Nina Moore discussed the current political climate, race in media and the “federalization of crime” in Marano Campus Center on Thursday night.
Moore, a professor in political science at Colgate University, was recently named one of the best 300 professors in the United States by the Princeton Review, spoke to the audience openly about her upbringing on the south side of Chicago. Moore was motivated to make societal change because of her experiences of neglect by police and the courts to in the 1980 rape and murder of her friend Alfreda Creekmore.
In this case, Moore said that Creekmore’s assailant, Michael Madden, was known by the court and local authorities as a serial offender. Despite tying her motivation for reform to this experience from early in her life, Moore’s biggest goal is prison reform and a shift toward rehabilitating prisoners into society.

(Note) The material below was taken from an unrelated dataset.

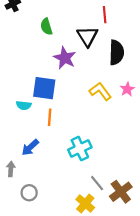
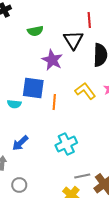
green semicircle: (46, 27) -> (35, 31), turned -84
orange line: (50, 117) -> (54, 102), moved
gray line: (97, 183) -> (82, 176), turned -63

Moore said that she does not like how criminals and their needs are swiftly dismissed in society.
“Criminals are the last minority it is okay to hate in this country,” Moore said.
According to Moore, media portrayal of black criminal activity helps to create a focus on incarceration. This focus has effects on using cheap inmate labor, while also bringing in revenue for those supplying goods to prisons by incentivizing incarceration.
Moving forward, Moore said bringing in more professors to help her educate and rehabilitate prisoners into society is her ultimate goal.
Moore did not place the blame for federalizing crime and having such a divided government on any single group, as she made clear in her most recent book, “The Political Roots of Racial Tracking in American Criminal Justice.” One group she did speak to was the black voters in the U.S. Since the early 1900s, Democrats have easily carried the black vote, but Moore asked black voters to ask what they are getting for their vote. With other minority groups such as Latinos and LGBTQ voters, Moore says there is consistency on voting for policy and not always following a single political party.
“You have to vote for the policy and what the policy campaigns on,” said Eusebio Omar van Reenen, an Oswego State sophomore studying political science.
Coming from a common law parliamentary government system in his home of Namibia, van Reenen said that Americans should be grateful for their political system because of the diversity in opinion between the two main political parties.
The divide among political parties in this country is clear but as a society, and specifically at Oswego State, issues of inequality are not completely escapable.
“I believe there are instances where students are grappling with these issues and those type of interactions on a daily basis,” said Dan Roberts, Associate Dean of Students at Oswego State. “A lot of that stuff will infiltrate our campus and infiltrate the way we think.”
Moore and Roberts agreed that the best way to treat the issues of racial inequality is to simply inform students and allow them to their own opinions.
“We’re all ultimately responsible for the persistent role race plays in the criminal justice system,” Moore said.
Roberts hopes students at Oswego State will continue to have conversations about race and inequality outside of talks like the one hosted Thursday night.
“I see in every single one of our students I interact with this desire to want to affect change and this energy and this hunger to inform themselves on how to do that,” Roberts said.
Moore said that presenting honest information is more important than diversity. Pointing to examples of mainly white men in politics and a majority white Supreme Court making some of the biggest racial reforms in the U.S. However, Moore sees the value in exposing students to all cultures and ideologies and letting students form their own opinions.
“I don’t see it primarily about them [minority groups], but rather about exposing other students to the fact there are other experiences and different perspectives,” Moore said.
Working in the area of judicial reform, Moore saw instances of criminals being taken advantage of. Seeing a grown man helpless and crying out for help because expenditures were not tracked well and he lost money to struck a chord with Moore.
“I intend to see to it that folks that are from my background are getting a hearing at the table,” Moore said.